My son and I have a secret handshake. He taught it to me the other day, a complicated combination of palm-slides and fist-bumps that, when executed correctly, confirm to each other that we are who we say we are.

While he was teaching me the proper motions, I had problems keeping the order straight. Slide-then-bump? Four slides between bumps? He told me to wait a minute, and came back with a few sheets of paper on which he’d drawn, of all things, icons representing the motions, with a number to tell me how many times to do each. Here’s what the fist-bump looks like:

fist bump

That’s a “4″ at the bottom–it’s backwards, but he’s only 5, so cut him some slack. In contrast to what I see on most screens (computer and product-interface), this image tells me exactly what I need. No more and no less.

Often, designers are managed at the pixel level, with no regard to the high-level issues that really impact the user experience. Sure, the fists in the fist-bump could look more like fists. But why? The image is not for impressing me with drawing ability – it’s for telling me what to do next. As I’ve written before, icons and instructional graphics are a language. Without knowing enough about the grammar of that language to communicate properly, the message won’t get across.

Here are three things to know that describe the rules of grammar for on-screen (and off-screen) graphics:

  1. Know what the graphic is for. Is it teaching me how to use the product? Is it jogging my memory? Is it decorative, not meant to convey anything other than the fact that someone put some professional-grade thought into the look of the system? In the case of the fist-bump graphic, this is a memory-jogger, not instructional. If I don’t already know what a fist-bump is, this image isn’t going to teach me. Perfectly fine for this application.
  2. Know what we want the user of the system to do when they see the graphic. Is he clicking on it to tell the device to do something? Is it representing a step in a process that takes place outside the device (e.g. “unwrap and apply a bandage now”)? Obviously, the handshake is happening outside the piece of paper. But if I were also required to manipulate the paper, the image would have to tell me two things: to fist-bump four times, and how to deal with the paper itself. On-screen highlights and roll-overs are about the graphic – not the subject of the graphic. A “print” button needs to communicate both “print” and “I’m a button”–that’s another level of complexity.
  3. Know what will happen next. Will the display change based on whatever I do in response to this image? Or is further action required, like to tell the device that the bandage has been applied? A successful handshake included (many) more steps than that illustrated here, so there were more sheets, which were set out in order. I could both see the whole scope at once and focus on each step in turn. If a user only sees one element of a process at a time, everything is out of context.

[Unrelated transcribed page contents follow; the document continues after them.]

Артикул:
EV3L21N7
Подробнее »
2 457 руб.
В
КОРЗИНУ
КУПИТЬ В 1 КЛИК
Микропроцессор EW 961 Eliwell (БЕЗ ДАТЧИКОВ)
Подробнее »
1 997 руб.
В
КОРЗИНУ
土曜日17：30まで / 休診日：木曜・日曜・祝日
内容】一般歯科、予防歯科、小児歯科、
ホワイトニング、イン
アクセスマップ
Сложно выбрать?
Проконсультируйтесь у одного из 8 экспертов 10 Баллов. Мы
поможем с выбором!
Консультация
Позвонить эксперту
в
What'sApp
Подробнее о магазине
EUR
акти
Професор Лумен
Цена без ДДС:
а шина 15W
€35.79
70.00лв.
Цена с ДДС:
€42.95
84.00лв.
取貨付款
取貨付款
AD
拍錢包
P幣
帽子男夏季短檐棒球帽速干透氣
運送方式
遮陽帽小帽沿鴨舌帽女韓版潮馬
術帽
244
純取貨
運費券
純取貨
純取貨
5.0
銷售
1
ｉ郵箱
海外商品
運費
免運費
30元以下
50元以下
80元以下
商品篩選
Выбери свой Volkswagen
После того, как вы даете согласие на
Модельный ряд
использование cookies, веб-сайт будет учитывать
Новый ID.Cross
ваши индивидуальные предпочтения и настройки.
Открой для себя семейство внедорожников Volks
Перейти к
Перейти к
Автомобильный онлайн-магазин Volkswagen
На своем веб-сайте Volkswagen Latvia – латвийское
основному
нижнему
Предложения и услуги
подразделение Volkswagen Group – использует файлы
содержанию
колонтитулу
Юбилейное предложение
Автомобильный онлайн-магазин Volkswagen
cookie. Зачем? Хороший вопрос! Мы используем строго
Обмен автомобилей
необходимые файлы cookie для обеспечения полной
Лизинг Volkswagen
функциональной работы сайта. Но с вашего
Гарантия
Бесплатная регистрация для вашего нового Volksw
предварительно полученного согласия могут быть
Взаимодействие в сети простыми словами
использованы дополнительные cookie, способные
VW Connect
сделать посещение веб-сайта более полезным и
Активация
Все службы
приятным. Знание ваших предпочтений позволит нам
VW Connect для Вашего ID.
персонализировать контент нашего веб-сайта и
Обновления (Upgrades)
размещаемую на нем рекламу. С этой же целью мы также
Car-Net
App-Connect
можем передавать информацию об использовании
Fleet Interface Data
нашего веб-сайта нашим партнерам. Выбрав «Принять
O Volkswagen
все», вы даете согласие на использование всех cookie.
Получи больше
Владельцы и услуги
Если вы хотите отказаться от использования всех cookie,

For any individual icon or graphic on the screen, these things are easy to know. The hard part, and the important part, is to know them for all the elements at once. Part of the goal of the designer is to reduce the number of types of interactions the user must learn. To do this, the designer looks across the complete set of interactions in order to develop a small set that can handle all of them. It’s a key skill in an interaction designer. That, and the satisfactory performance of the secret interaction design handshake. (If you need it: Four palm-slide/fist-bump combos, followed by four palm-slides and another fist-bump.)